(Source records)
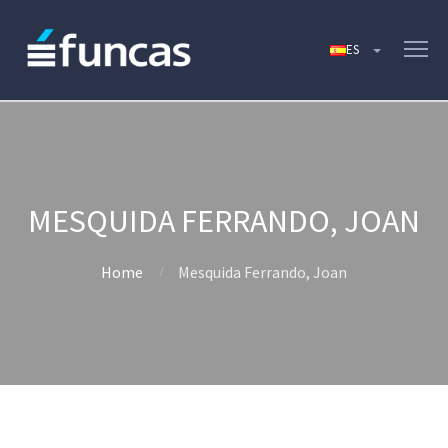
MESQUIDA FERRANDO, JOAN
Home
Mesquida Ferrando, Joan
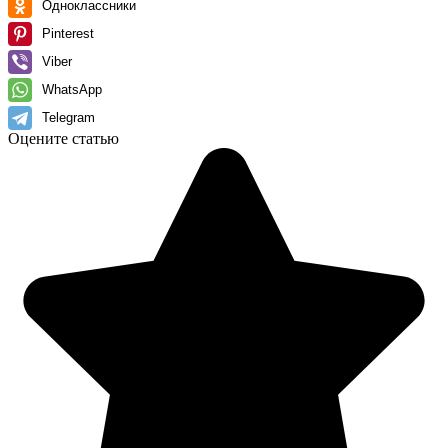
Одноклассники
Pinterest
Viber
WhatsApp
Telegram
Оцените статью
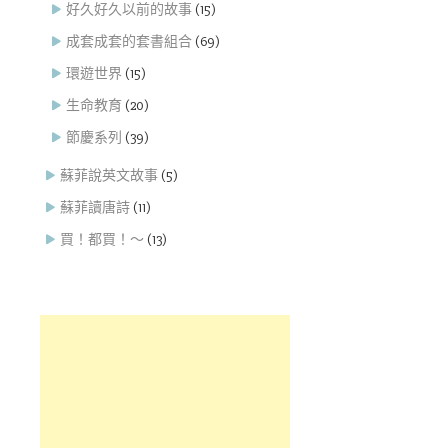
好久好久以前的故事
(15)
成套成套的套書組合
(69)
環遊世界
(15)
生命教育
(20)
節慶系列
(39)
蘇菲說英文故事
(5)
蘇菲讀唐詩
(11)
買！都買！～
(13)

BRIEF - Copy the data precisely. Skip every picture.

WRITTEN SOLUTION -
MESQUIDA FERRANDO, JOAN
Home
Mesquida Ferrando, Joan
Одноклассники
Pinterest
Viber
WhatsApp
Telegram
Оцените статью
好久好久以前的故事
(15)
成套成套的套書組合
(69)
環遊世界
(15)
生命教育
(20)
節慶系列
(39)
蘇菲說英文故事
(5)
蘇菲讀唐詩
(11)
買！都買！～
(13)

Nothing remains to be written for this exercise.